The curing process heals over scratches in the skin but also prompts another important reaction - converting starches in the roots to sugar. This improves the texture and flavor of the roots resulting in the moist, sweet flesh we associate with quality sweet potatoes. Always store sweet potatoes in locations where temperatures will be above 55°F. Cold temperature storage causes injury that can be irreversible, shortening storage life, turning the inside of the roots dark, giving them a strange alcoholic flavor, and causing premature rotting.


Leveling The Lawn...
Uneven lawns can really wreak havoc when you're mowing. These "pot holes" make level mowing nearly impossible and even walking through the yard less than ideal. You can fix small low spots in the lawn by carefully removing the turf and filling in the low spot with good topsoil.

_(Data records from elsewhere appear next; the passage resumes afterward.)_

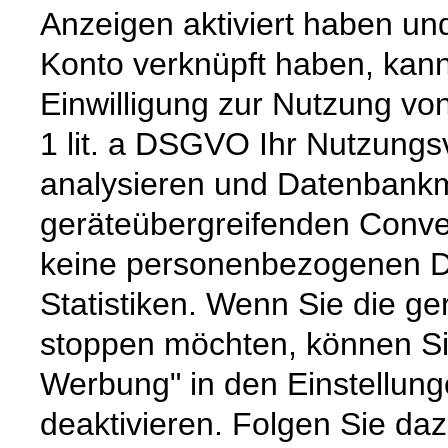
Anzeigen aktiviert haben un
Konto verknüpft haben, kann
Einwilligung zur Nutzung von
1 lit. a DSGVO Ihr Nutzungs
analysieren und Datenbankm
geräteübergreifenden Convers
keine personenbezogenen D
Statistiken. Wenn Sie die g
stoppen möchten, können Sie
Werbung" in den Einstellun
deaktivieren. Folgen Sie da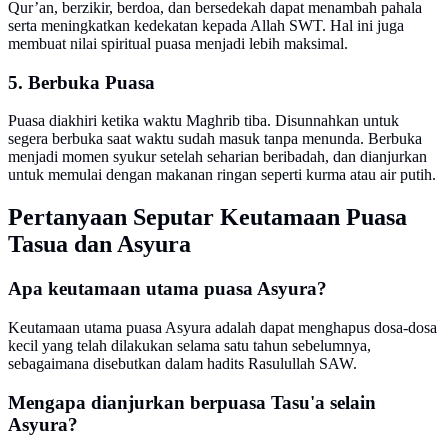
Qur’an, berzikir, berdoa, dan bersedekah dapat menambah pahala
serta meningkatkan kedekatan kepada Allah SWT. Hal ini juga
membuat nilai spiritual puasa menjadi lebih maksimal.
5. Berbuka Puasa
Puasa diakhiri ketika waktu Maghrib tiba. Disunnahkan untuk
segera berbuka saat waktu sudah masuk tanpa menunda. Berbuka
menjadi momen syukur setelah seharian beribadah, dan dianjurkan
untuk memulai dengan makanan ringan seperti kurma atau air putih.
Pertanyaan Seputar Keutamaan Puasa
Tasua dan Asyura
Apa keutamaan utama puasa Asyura?
Keutamaan utama puasa Asyura adalah dapat menghapus dosa-dosa
kecil yang telah dilakukan selama satu tahun sebelumnya,
sebagaimana disebutkan dalam hadits Rasulullah SAW.
Mengapa dianjurkan berpuasa Tasu'a selain
Asyura?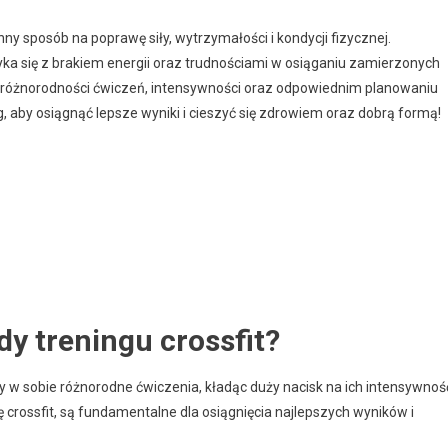
ny sposób na poprawę siły, wytrzymałości i kondycji fizycznej.
ryka się z brakiem energii oraz trudnościami w osiąganiu zamierzonych
 w różnorodności ćwiczeń, intensywności oraz odpowiednim planowaniu
g, aby osiągnąć lepsze wyniki i cieszyć się zdrowiem oraz dobrą formą!
y treningu crossfit?
czy w sobie różnorodne ćwiczenia, kładąc duży nacisk na ich intensywnoś
ę crossfit, są fundamentalne dla osiągnięcia najlepszych wyników i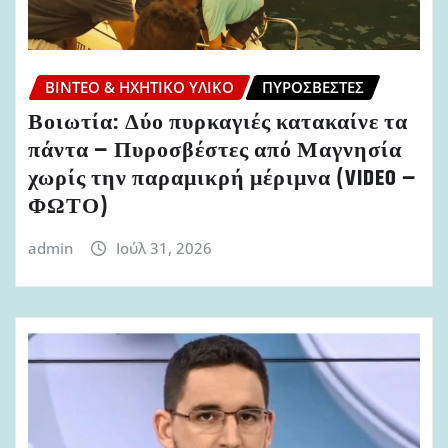
ΒΊΝΤΕΟ & ΗΧΗΤΙΚΌ ΥΛΙΚΌ
ΠΥΡΟΣΒΈΣΤΕΣ
Βοιωτία: Δύο πυρκαγιές κατακαίνε τα
πάντα – Πυροσβέστες από Μαγνησία
χωρίς την παραμικρή μέριμνα (VIDEO –
ΦΩΤΟ)
admin
Ιούλ 31, 2026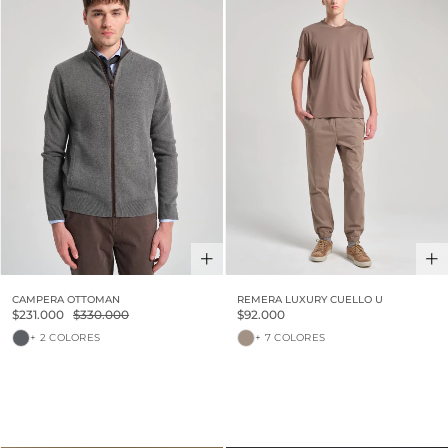
CAMPERA OTTOMAN
REMERA LUXURY CUELLO U
$231.000
$330.000
$92.000
+ 2 COLORES
+ 7 COLORES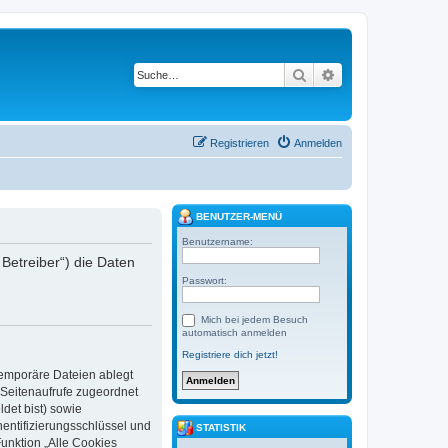
Suche
Erweiterte Suche
Registrieren
Anmelden
BENUTZER-MENÜ
Benutzername:
 Betreiber“) die Daten
Passwort:
Mich bei jedem Besuch
automatisch anmelden
Registriere dich jetzt!
temporäre Dateien ablegt
e Seitenaufrufe zugeordnet
det bist) sowie
hentifizierungsschlüssel und
STATISTIK
Funktion „Alle Cookies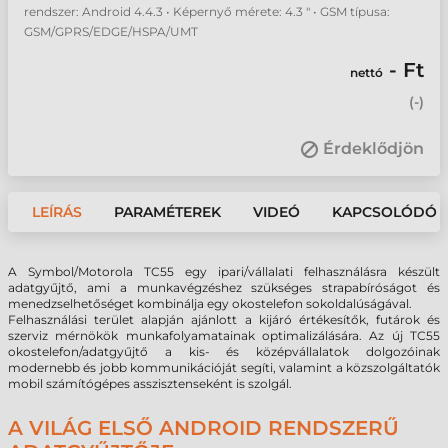
rendszer: Android 4.4.3 • Képernyő mérete: 4.3 " • GSM típusa:
GSM/GPRS/EDGE/HSPA/UMT
- Ft
nettó
(
-
)
Érdeklődjön
LEÍRÁS
PARAMÉTEREK
VIDEÓ
KAPCSOLÓDÓ 
A Symbol/Motorola TC55 egy ipari/vállalati felhasználásra készült
adatgyűjtő, ami a munkavégzéshez szükséges strapabíróságot és
menedzselhetőséget kombinálja egy okostelefon sokoldalúságával.
Felhasználási terület alapján ajánlott a kijáró értékesítők, futárok és
szerviz mérnökök munkafolyamatainak optimalizálására. Az új TC55
okostelefon/adatgyűjtő a kis- és középvállalatok dolgozóinak
modernebb és jobb kommunikációját segíti, valamint a közszolgáltatók
mobil számítógépes asszisztenseként is szolgál.
A VILÁG ELSŐ ANDROID RENDSZERŰ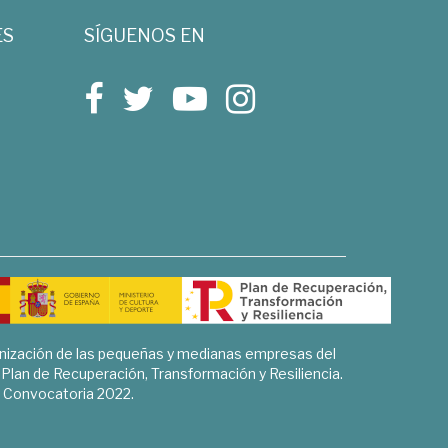
ES
SÍGUENOS EN
rnización de las pequeñas y medianas empresas del
l Plan de Recuperación, Transformación y Resiliencia.
Convocatoria 2022.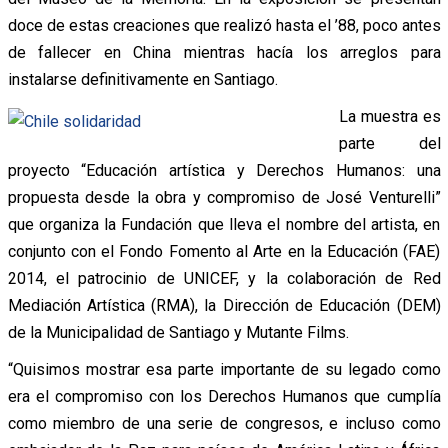
doce de estas creaciones que realizó hasta el ’88, poco antes
de fallecer en China mientras hacía los arreglos para
instalarse definitivamente en Santiago.
La muestra es
parte del
proyecto “Educación artística y Derechos Humanos: una
propuesta desde la obra y compromiso de José Venturelli”
que organiza la Fundación que lleva el nombre del artista, en
conjunto con el Fondo Fomento al Arte en la Educación (FAE)
2014, el patrocinio de UNICEF, y la colaboración de Red
Mediación Artística (RMA), la Dirección de Educación (DEM)
de la Municipalidad de Santiago y Mutante Films.
“Quisimos mostrar esa parte importante de su legado como
era el compromiso con los Derechos Humanos que cumplía
como miembro de una serie de congresos, e incluso como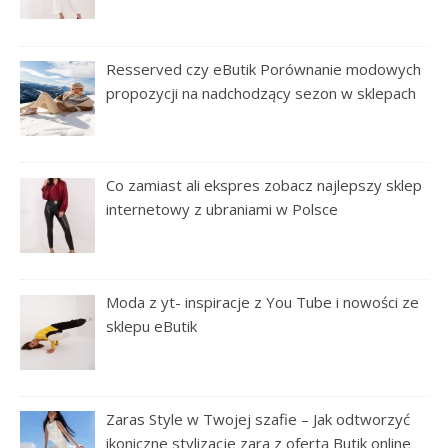
Resserved czy eButik Porównanie modowych
propozycji na nadchodzący sezon w sklepach
Co zamiast ali ekspres zobacz najlepszy sklep
internetowy z ubraniami w Polsce
Moda z yt- inspiracje z You Tube i nowości ze
sklepu eButik
Zaras Style w Twojej szafie – Jak odtworzyć
ikoniczne stylizacje zara z ofertą Butik online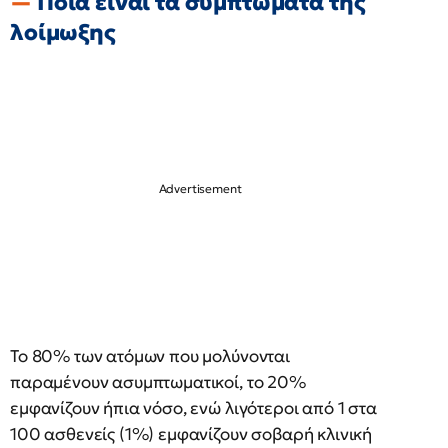
Ποια είναι τα συμπτώματα της
λοίμωξης
Το 80% των ατόμων που μολύνονται
παραμένουν ασυμπτωματικοί, το 20%
εμφανίζουν ήπια νόσο, ενώ λιγότεροι από 1 στα
100 ασθενείς (1%) εμφανίζουν σοβαρή κλινική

Remove the turf by cutting 2 inches deep into the lawn with a flat-bladed spade, then angle the blade under the sod to cut it free, keeping at least 2 inches deep to get most of the roots. If you do it really well you will remove a single piece of sod. After filling the low spot, replace the sod, and keep it well watered until it is reestablished.

Too Late To Seed?
By far the most common question we are getting right now goes like this, "Is it too late to plant grass seed?".  The short answer, Yes, it's too late.

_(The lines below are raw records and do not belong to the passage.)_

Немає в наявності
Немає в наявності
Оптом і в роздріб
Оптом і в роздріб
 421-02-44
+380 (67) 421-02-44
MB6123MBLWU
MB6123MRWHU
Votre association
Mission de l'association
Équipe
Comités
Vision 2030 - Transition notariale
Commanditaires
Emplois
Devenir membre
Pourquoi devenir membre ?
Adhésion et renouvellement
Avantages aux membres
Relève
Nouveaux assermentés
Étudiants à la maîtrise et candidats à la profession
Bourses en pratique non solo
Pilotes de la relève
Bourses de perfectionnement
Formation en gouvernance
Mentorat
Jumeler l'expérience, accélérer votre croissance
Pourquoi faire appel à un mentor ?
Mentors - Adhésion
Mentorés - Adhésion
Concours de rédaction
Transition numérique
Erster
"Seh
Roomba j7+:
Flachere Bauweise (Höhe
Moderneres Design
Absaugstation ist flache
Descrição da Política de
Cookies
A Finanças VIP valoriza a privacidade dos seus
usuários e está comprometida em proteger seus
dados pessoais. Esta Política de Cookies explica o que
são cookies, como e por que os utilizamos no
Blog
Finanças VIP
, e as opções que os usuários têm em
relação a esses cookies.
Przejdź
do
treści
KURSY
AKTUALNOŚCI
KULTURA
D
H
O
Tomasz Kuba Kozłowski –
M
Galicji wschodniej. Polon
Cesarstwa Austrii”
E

Here's the long answer. Grass seed put down now will have a hard time getting the soil warmth necessary for proper germination. Even if it does germinate it's very unlikely that the roots can get established before the really cold weather arrives. Hopeless? It's never hopeless. An unusually warm November coupled with some very good luck could mean that seed put down now could make it. It is a long shot however.

November Turf Fertilizing Is Best...
Nitrogen stimulates increased photosynthesis and the extra energy derived from this goes directly into growth, respiration to maintain the plant (similar to humans), or into storage. In early November, the temperature is still adequate for photosynthesis, but cool enough to minimize respiration demands and too cold for significant growth. Therefore, most of the extra energy derived from a November application of nitrogen is stored by the plant. Next spring, these storage products are used in green-up of the plant and more importantly, for root growth. It is important for the plant to take up the nitrogen quickly in the fall and store the energy for maximum root growth next spring with a minimum of shoot growth. Though one might think that nitrogen applied early next spring would do the equivalent as November-applied nitrogen, just the opposite occurs and shoot growth is stimulated dramatically with early spring-applied nitrogen. A spring application of nitrogen will never compensate for a missed application in November.


"When Clouds appear like Rocks and Towers,
The Earth’s refreshed by frequent Showers."